Dr. Oz became famous on Oprah, then developed his own TV show. Millions of people who seek health and medical information hang on his every word. But can we believe him?
A group of doctors publicly called for Columbia University to fire Dr. Oz. Their accusations?
“Dr. Oz has repeatedly shown disdain for science and for evidence-based medicine … he has manifested an egregious lack of integrity by promoting quack treatments and cures in the interest of personal financial gain.”
The controversy focuses attention on evidence-based practices. So, what do we mean by evidence? What constitutes credible information that a treatment works or that a specific behavior promotes good health?
In human services, the meaning of the term, evidence-based practice, has achieved some consensus, at least in a general sense. Most people would agree that, to meet the standard of evidence-based, a treatment, service, or policy must have multiple rigorous studies which support it. Rigorous usually means either some form of experimental design or at least a very strong comparative effectiveness study. Comparative means that information exists to show that people who received a service achieved an outcome to a higher degree than people who did not receive that service. The Substance Abuse and Mental Health Services Administration, for example, has established criteria, as have some other organizations.
Oftentimes, the fact that a practice has appeared in a scientific journal becomes accepted as proof of adequate strength to demonstrate effectiveness. However, in the field of medicine, many practices with early promise of effectiveness, as reported in credible medical journals, actually turn out not to work during later years of testing.
We can’t let a similar-sounding term, best practice, confuse us. It sees a variety of uses, one of which unfortunately constitutes a bad use: as a synonym for evidence-based practice, but without any evidence! Sometimes, a so-called best practice is a new service approach that seemed to produce positive outcomes in one situation, perhaps only for a limited period of time, and now it attracts other providers to incorporate it into their operations. However, no sound research has demonstrated the effectiveness of that new approach. If an approach appears promising, evaluation researchers can work in unison with practitioners to determine its effectiveness by creating a sound base of evidence.
So, what should we do?
· We should move forward with a combination of hope and humility, using the best information available to make informed choices about what services to deliver. Strong evidence of effectiveness means that a specific service, delivered as intended, will produce positive outcomes for many or most of those who receive it. Keep in mind, though, that nothing’s perfect. If we go with the evidence, we maximize the chances of taking the best possible action using our current state of knowledge, even though we will not produce our desired outcomes 100 percent of the time.

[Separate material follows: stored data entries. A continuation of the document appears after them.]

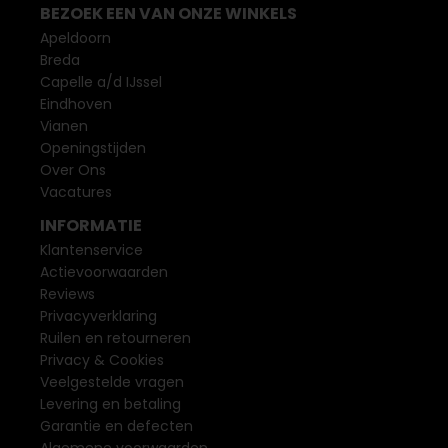
BEZOEK EEN VAN ONZE WINKELS
Apeldoorn
Breda
Capelle a/d IJssel
Eindhoven
Vianen
Openingstijden
Over Ons
Vacatures
INFORMATIE
Klantenservice
Actievoorwaarden
Reviews
Privacyverklaring
Ruilen en retourneren
Privacy & Cookies
Veelgestelde vragen
Levering en betaling
Garantie en defecten
Algemene voorwaarden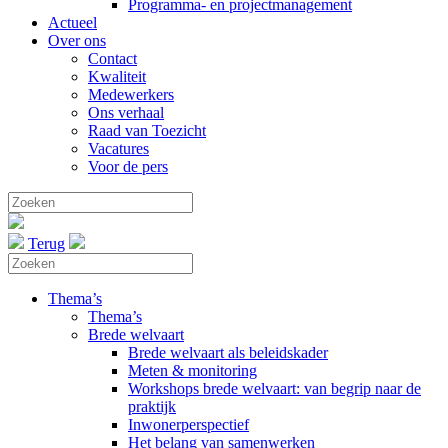
Programma- en projectmanagement
Actueel
Over ons
Contact
Kwaliteit
Medewerkers
Ons verhaal
Raad van Toezicht
Vacatures
Voor de pers
Terug
Thema’s
Thema’s
Brede welvaart
Brede welvaart als beleidskader
Meten & monitoring
Workshops brede welvaart: van begrip naar de
praktijk
Inwonerperspectief
Het belang van samenwerken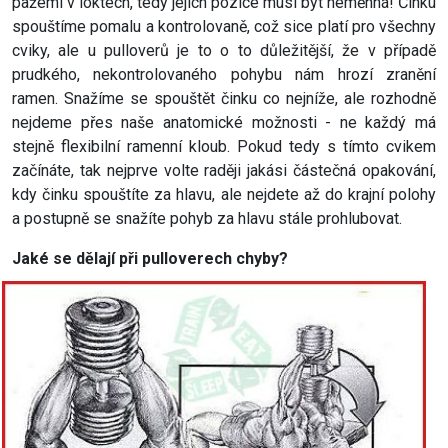
pažemi v loktech, tedy jejich pozice musí být neměnná! Činku
spouštíme pomalu a kontrolovaně, což sice platí pro všechny
cviky, ale u pulloverů je to o to důležitější, že v případě
prudkého, nekontrolovaného pohybu nám hrozí zranění
ramen. Snažíme se spouštět činku co nejníže, ale rozhodně
nejdeme přes naše anatomické možnosti - ne každý má
stejně flexibilní ramenní kloub. Pokud tedy s tímto cvikem
začínáte, tak nejprve volte raději jakási částečná opakování,
kdy činku spouštíte za hlavu, ale nejdete až do krajní polohy
a postupně se snažíte pohyb za hlavu stále prohlubovat.
Jaké se dělají při pulloverech chyby?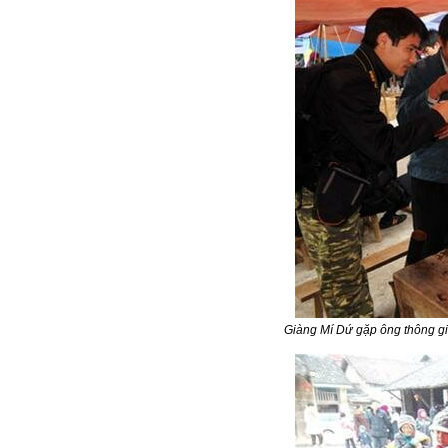
Giàng Mí Dứ gặp ông thông gia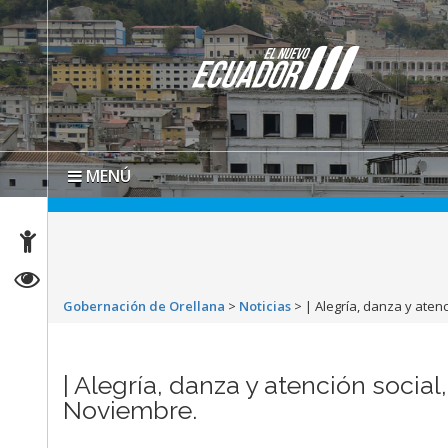
MENÚ
Gobernación de Orellana
>
Noticias
>
| Alegría, danza y aten
| Alegría, danza y atención socia
Noviembre.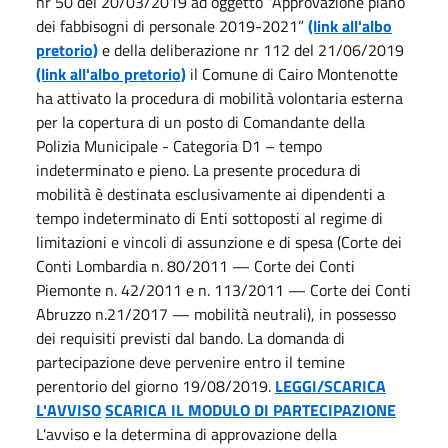
nr 50 del 20/03/2019 ad oggetto “Approvazione piano
dei fabbisogni di personale 2019-2021”
(link all'albo
pretorio)
e della deliberazione nr 112 del 21/06/2019
(link all'albo pretorio)
il Comune di Cairo Montenotte
ha attivato la procedura di mobilità volontaria esterna
per la copertura di un posto di Comandante della
Polizia Municipale - Categoria D1 – tempo
indeterminato e pieno. La presente procedura di
mobilità è destinata esclusivamente ai dipendenti a
tempo indeterminato di Enti sottoposti al regime di
limitazioni e vincoli di assunzione e di spesa (Corte dei
Conti Lombardia n. 80/2011 — Corte dei Conti
Piemonte n. 42/2011 e n. 113/2011 — Corte dei Conti
Abruzzo n.21/2017 — mobilità neutrali), in possesso
dei requisiti previsti dal bando. La domanda di
partecipazione deve pervenire entro il temine
perentorio del giorno 19/08/2019.
LEGGI/SCARICA
L'AVVISO
SCARICA IL MODULO DI PARTECIPAZIONE
L'avviso e la determina di approvazione della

· Let’s remember that science is just science. It never reaches the final “truth”; it always searches to discover more. New evidence inexorably supplants current evidence, sometimes changing the way we think and act. In addition, our environment changes; our communities change. Science strives to keep up and provide the best answers at any given point in time, acknowledging for example, that actions by individuals and government that worked effectively to produce strong communities in 1915 might not work in 2015.
· The fact that science has imperfections and we may never achieve absolute certainty should not compel us to ignore the best evidence and put all of our trust in self-proclaimed experts and authorities. From blood-letting during the Middle Ages to quack remedies of today, many “experts” have had no basis for the approaches they use to treat the illnesses of individuals and the social problems of communities.
Effective service delivery requires blending the latest evidence, the wisdom of practitioners, and the preferences (cultural, personal, etc.) of an individual or group who receives a service. Over time, we continually refine our knowledge and competence so that human service practitioners, policy makers and others can shape services, programs, and policies optimally to meet the needs of our ever changing communities.
What does this all mean for Dr. Oz? Dr. Oz speaks as one, fallible physician; hopefully, he uses research evidence wisely. The conflict of interest that his accusers charge might, or might not, exist. But I’m willing to let others fuss over the fate of him and other celebrities, while we work on improving the future of our communities!